When you retire, there are good chances that you are counting on your social security checks to help you cover your costs after your paychecks end. But did you know that where you live can affect whether you keep all the income that these benefits provide?
How does your choice of pension locations affect your social security payments? Here’s what you need to know.
Living in these 37 states means you do not have to worry about losing benefits to your local government
The reason why some retirees are going to keep more of theirs Social security check than their peers are because there are 37 states that do not impose taxes on these benefits – and 13 states that do. That 37 states where you do not have to worry about your state government taking a cut of your pension checks include:
- New Hampshire
- New Jersey
- New York
- North Carolina
- South Carolina
- South Dakota
In these places, you are able to bring in as much income as you want without worrying about state taxes on Social Security checks – though federal taxes can still be an issue.
The IRS may end up reducing the amount of benefits you receive by taxing you up to 50% of the benefits at the federal level when your provisional income exceeds $ 25,000 for single tax registrars or $ 32,000 for married, joint records. And up to 85% of benefits may be subject to federal tax with a provisional income of $ 34,000 for single files or $ 44,000 for married shared files. Provisional income is half of social benefits, all taxable income and part non-taxable income.
What if you live in the other 13 states?
If you live in the other 13 states as a retiree, it can be frustrating to discover that your choice of residence could potentially leave you with less social security income than seniors living across the state border in another location.
But the good news is, no all living in one of these 13 places will end up being hit by a big tax bill. How much you owe and whether you will be taxed at all will depend on the rules of where you live and the amount of income you have. This is because many Americans with lower incomes are exempt from state taxes on benefits, even when taxes are calculated on higher incomes.

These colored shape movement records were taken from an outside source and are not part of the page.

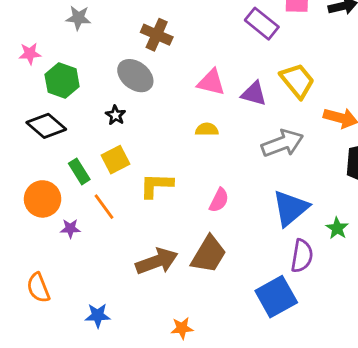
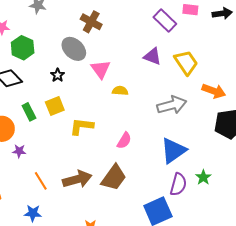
pink triangle: (211, 82) -> (101, 69), moved, turned 35
purple triangle: (254, 94) -> (153, 56), moved
orange line: (104, 207) -> (41, 181), moved
green star: (337, 228) -> (203, 177), moved

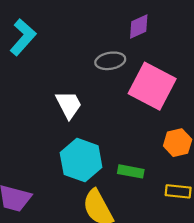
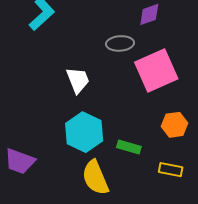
pink square: (152, 86) -> (156, 71), turned 33

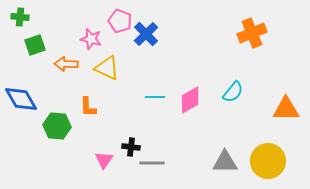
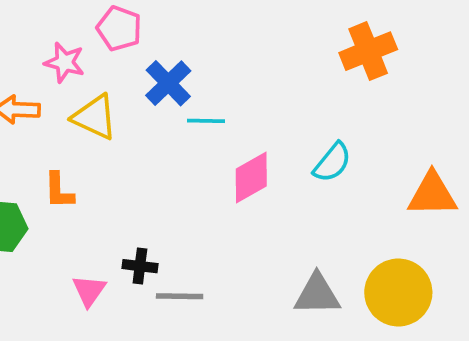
blue cross: (146, 34) -> (168, 83), moved
cyan line: (155, 97) -> (206, 121), moved

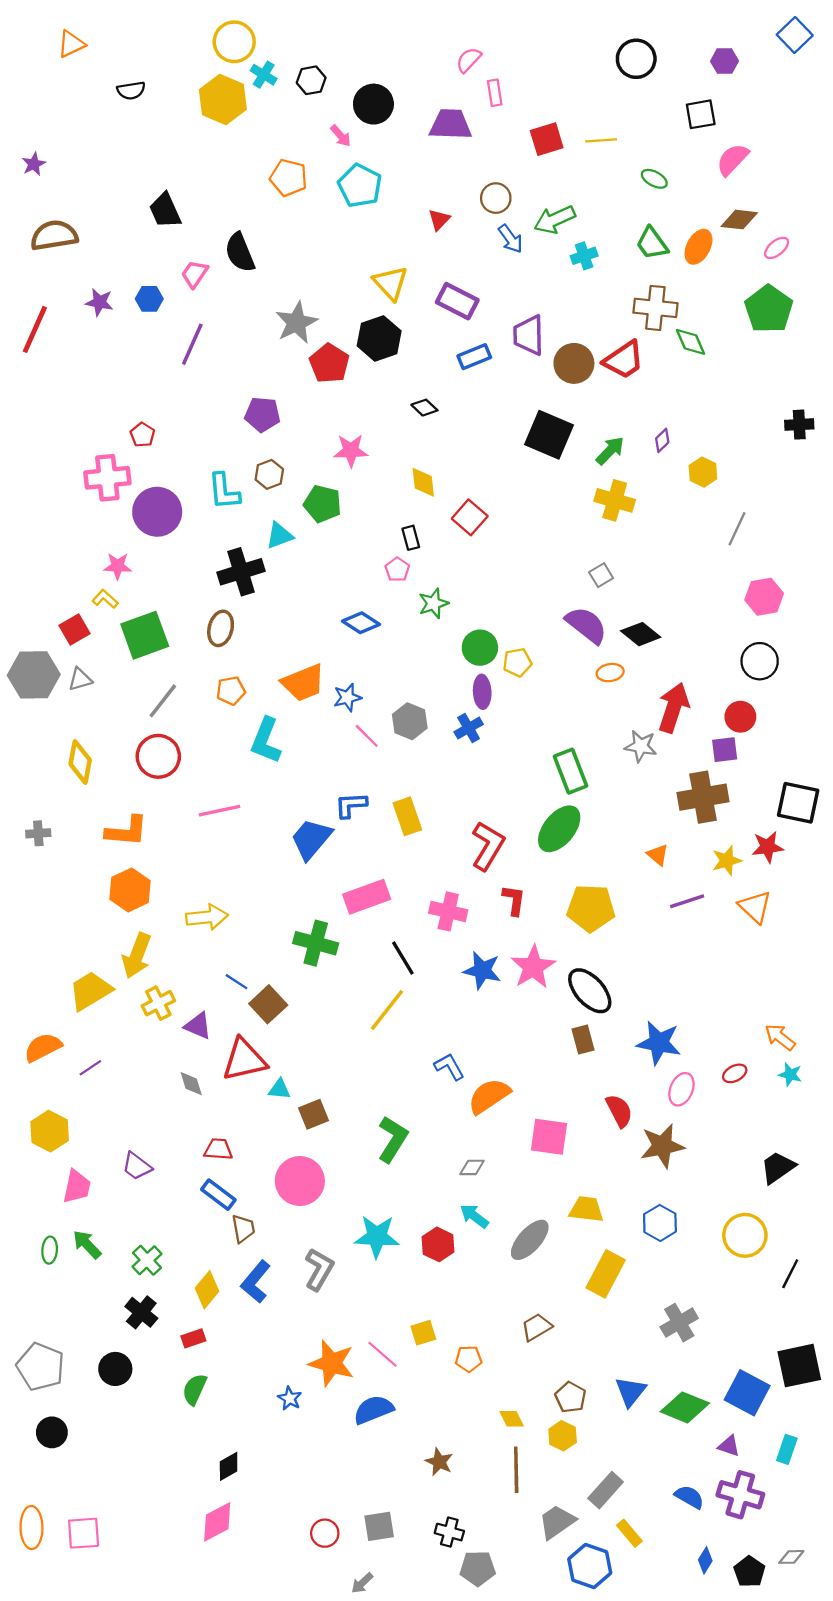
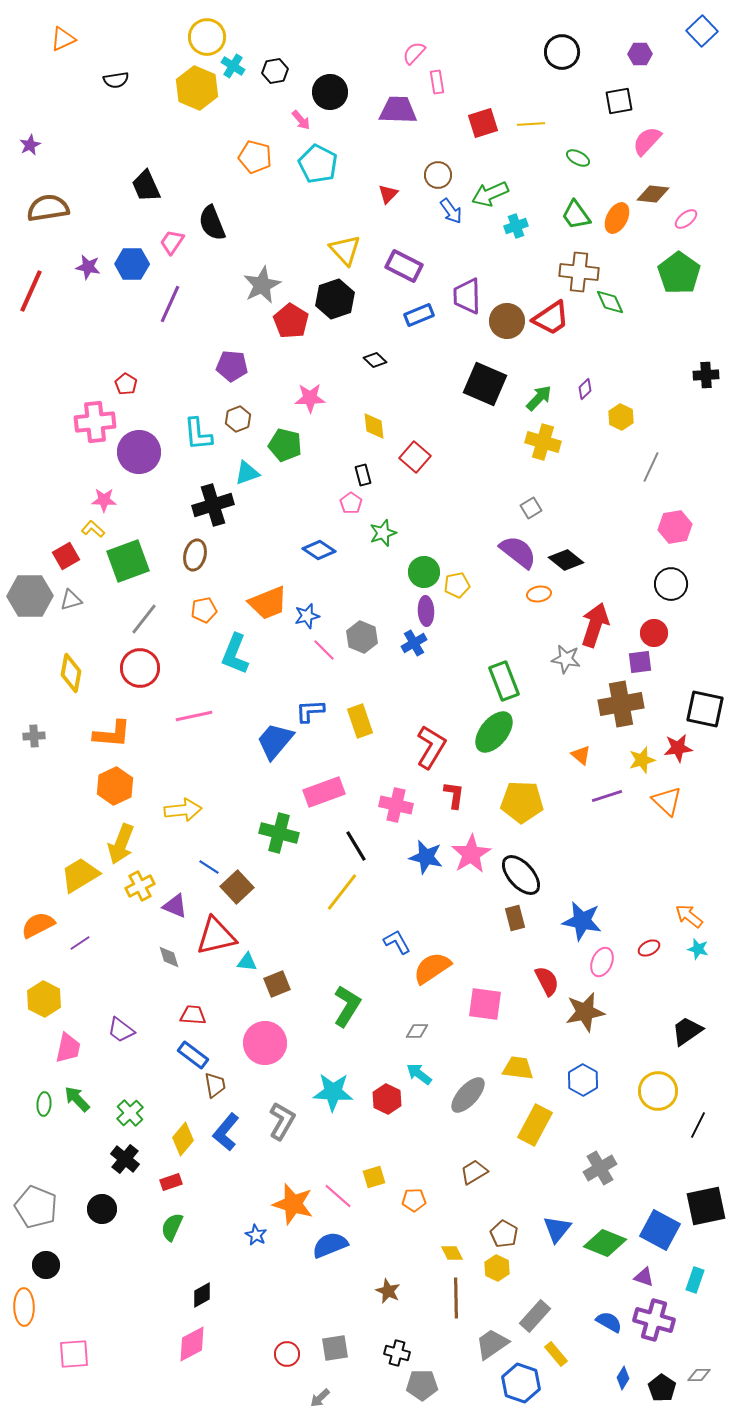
blue hexagon: (149, 299) -> (132, 264), size x1.4
orange ellipse: (31, 1528) -> (24, 1307), moved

Your state’s tax office is a great resource to help you determine if you’re likely to be taxed on Social Security checks. If you are in the group that will owe a state tax bill, you should prepare for this when making pension plans. Specifically, your benefits will not stretch that far, so it is a good idea to set a higher savings goal to help you make ends meet.
You can also consider moving to one of most places where your benefits are yours to keep without your state taking a cut – but you should consider many factors, including the cost of living and how other pension income is taxed, when deciding if this is the best move.